Alex Shephard (New Republic, 10/27/25): “The administration will use its antitrust power to ensure that it gets the owner of Warner Bros. that it wants: the Ellison family.”
Steering this deal, and Paramount’s rapid expansion, are Larry and David Ellison, father-and-son moguls who, in just a single year, have parlayed their tech fortune into a colossal media empire. Larry Ellison, billionaire co-founder of Oracle, has bankrolled Paramount’s ballooning growth, which is overseen by his son David. The pair are notoriously close to Donald Trump, and have already weaponized their newfound media control to shift public discourse to the right (FAIR.org, 9/9/25, 9/19/25, 10/9/25, 11/6/25).
In August 2025, the Ellisons’ Skydance Media acquired Paramount, owner of CBS, and spearheaded a blatant ideological overhaul of the news network (FAIR.org, 7/24/25). This MAGA-friendly transformation has been aided by Ellison-appointed editor-in-chief Bari Weiss, who had previously made a name for herself as an “anti-woke” crusader and founder of the right-wing media company Free Press. Weiss has been at the forefront of such decisions as canceling the Late Show With Stephen Colbert, pulling a 60 Minutes episode that criticized the Trump administration’s mistreatment of Venezuelan migrants, and promoting Tony Dokoupil to primetime anchor, where he promptly gave War Secretary Pete Hegseth an extended and uncritical platform.
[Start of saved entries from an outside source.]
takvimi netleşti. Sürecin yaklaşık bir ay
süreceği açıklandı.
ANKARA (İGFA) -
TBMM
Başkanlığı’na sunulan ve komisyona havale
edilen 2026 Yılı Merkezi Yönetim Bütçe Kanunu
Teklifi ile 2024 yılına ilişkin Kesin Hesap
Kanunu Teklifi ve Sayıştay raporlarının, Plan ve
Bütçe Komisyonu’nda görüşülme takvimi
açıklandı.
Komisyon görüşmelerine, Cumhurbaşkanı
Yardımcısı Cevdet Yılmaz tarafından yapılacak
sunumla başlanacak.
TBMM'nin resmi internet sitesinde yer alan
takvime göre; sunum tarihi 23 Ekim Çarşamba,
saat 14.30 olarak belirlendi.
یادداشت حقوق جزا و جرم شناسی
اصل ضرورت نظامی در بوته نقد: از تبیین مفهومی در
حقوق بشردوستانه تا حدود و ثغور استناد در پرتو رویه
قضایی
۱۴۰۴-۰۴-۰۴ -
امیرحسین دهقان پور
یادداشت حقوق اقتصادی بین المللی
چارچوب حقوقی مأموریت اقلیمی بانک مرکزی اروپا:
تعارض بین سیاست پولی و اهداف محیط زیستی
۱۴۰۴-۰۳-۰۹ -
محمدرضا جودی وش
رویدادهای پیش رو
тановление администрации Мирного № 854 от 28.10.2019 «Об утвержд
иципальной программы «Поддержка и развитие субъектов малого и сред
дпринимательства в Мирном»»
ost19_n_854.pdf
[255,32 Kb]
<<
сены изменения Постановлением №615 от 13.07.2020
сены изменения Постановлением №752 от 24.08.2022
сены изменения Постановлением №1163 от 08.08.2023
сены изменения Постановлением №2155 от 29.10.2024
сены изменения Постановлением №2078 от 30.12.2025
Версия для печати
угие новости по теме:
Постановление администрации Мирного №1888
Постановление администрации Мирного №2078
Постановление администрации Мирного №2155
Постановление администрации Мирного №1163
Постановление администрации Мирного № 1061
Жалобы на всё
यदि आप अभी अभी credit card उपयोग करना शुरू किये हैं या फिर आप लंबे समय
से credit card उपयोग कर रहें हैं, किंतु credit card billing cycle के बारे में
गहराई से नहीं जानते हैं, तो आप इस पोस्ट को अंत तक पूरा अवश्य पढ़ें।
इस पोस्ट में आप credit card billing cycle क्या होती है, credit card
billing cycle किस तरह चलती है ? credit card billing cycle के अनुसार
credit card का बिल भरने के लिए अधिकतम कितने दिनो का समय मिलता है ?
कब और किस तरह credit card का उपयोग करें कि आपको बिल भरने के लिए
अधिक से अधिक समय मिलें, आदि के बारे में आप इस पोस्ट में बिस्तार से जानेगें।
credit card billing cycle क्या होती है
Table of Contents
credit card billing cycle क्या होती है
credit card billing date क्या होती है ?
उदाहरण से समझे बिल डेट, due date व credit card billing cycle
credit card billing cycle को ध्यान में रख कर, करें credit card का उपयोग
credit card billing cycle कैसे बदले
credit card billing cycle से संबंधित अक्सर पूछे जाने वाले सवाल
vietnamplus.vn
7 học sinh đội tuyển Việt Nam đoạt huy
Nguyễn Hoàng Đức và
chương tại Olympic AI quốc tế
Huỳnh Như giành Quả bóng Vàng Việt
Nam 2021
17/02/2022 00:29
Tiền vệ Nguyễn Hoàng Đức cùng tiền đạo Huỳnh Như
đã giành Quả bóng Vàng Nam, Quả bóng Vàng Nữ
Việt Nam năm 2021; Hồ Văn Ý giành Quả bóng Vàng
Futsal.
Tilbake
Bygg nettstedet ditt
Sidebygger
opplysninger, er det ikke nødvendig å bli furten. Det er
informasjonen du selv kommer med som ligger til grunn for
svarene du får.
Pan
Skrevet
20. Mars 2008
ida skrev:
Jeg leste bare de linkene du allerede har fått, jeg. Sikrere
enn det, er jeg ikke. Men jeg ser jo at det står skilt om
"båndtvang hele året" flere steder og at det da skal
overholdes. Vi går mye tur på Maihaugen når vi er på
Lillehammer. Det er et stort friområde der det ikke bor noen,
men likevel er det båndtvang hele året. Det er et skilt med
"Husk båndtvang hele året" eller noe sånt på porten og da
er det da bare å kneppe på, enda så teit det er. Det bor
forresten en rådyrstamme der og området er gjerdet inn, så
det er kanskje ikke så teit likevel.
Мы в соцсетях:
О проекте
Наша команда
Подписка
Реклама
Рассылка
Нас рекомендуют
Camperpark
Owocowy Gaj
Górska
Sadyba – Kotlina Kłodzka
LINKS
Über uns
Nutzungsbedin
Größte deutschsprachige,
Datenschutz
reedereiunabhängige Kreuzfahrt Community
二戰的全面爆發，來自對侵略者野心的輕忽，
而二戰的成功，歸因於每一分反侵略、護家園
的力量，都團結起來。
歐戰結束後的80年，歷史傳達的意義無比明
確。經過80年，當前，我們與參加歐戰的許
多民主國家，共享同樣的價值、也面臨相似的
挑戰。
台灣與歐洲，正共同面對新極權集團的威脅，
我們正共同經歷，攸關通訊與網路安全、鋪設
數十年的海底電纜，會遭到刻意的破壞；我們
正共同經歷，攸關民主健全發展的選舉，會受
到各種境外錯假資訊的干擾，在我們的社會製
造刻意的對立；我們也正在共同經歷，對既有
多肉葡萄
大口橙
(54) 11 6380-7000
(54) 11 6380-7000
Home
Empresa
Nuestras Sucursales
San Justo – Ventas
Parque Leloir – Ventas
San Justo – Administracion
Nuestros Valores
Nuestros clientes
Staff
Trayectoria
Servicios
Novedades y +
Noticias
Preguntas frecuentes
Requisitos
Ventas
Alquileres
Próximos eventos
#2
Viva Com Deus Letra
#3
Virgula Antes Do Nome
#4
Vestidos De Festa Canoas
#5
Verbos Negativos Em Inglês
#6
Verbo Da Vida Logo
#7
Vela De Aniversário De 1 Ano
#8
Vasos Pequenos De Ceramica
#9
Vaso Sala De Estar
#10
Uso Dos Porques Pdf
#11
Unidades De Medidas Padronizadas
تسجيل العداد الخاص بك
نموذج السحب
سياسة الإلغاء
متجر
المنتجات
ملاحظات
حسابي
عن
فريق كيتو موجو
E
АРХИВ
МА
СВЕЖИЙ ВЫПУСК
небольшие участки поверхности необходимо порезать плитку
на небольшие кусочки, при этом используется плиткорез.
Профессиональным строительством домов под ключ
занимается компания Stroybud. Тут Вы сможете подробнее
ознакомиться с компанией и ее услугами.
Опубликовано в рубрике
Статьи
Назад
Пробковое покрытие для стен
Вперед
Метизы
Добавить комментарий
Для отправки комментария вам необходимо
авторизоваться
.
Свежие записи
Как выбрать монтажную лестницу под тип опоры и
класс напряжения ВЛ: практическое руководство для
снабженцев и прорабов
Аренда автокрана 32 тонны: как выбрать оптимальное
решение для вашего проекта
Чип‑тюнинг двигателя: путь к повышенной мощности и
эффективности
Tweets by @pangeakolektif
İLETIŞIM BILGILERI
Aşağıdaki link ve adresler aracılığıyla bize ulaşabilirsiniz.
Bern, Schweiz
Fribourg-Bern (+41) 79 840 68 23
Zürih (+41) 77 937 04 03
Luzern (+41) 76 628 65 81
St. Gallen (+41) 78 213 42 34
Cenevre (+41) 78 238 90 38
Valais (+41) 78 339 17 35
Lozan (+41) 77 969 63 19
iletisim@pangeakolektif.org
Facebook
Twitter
Less than six months after the closure of the Paramount deal, in January 2026, Larry Ellison finalized a deal with TikTok, which sold 80% of its US operations to an investor consortium that includes Oracle, and left Ellison with a majority stake in TikTok’s US operations.
Since then, a number of changes have been implemented that reek of censorship and surveillance. For one, TikTok immediately altered its privacy policy to permit more extensive data collection, including tracking user location.
There have also been accusations of content suppression. This became a prominent conversation after the murder of Alex Pretti, as many users reported that they were unable to upload anti-ICE posts and that, if uploaded, their content was receiving unusually low engagement. Researchers found there was a site-wide outage at the time, but they pointed out that because TikTok isn’t transparent with its data or its algorithm, there’s no way to confirm it’s not shadowbanning content (NPR, 2/4/26)
Now, on the precipice of acquiring WBD, with a targeted completion date of September 30, 2026, the Ellisons are slated to have massively expanded their entertainment, media and tech empire in barely over a year. If the deal moves forward, the family would gain control of a vast portfolio spanning legacy media and Big Tech—including film, news, television, sports and social media—granting them substantial influence over how the world is seen and understood.
Shuffling the media oligarchy
In FAIR’s recent online news ownership study (2/3/26), WBD took the third spot and Paramount/Skydance the 16th. By taking over WBD, the Ellisons would vault into third, just behind Rupert Murdoch’s dynasty.
What does this look like in terms of numbers? According to Pew, 37% of adults in the US use TikTok. Pew notes that “just over half of US adults who use TikTok (55%) say they regularly get news there. That works out to 20% of all US adults,” or about 54 million people. Given TikTok’s expanding reach as a news source, the Ellisons’ ownership of the platform is especially significant.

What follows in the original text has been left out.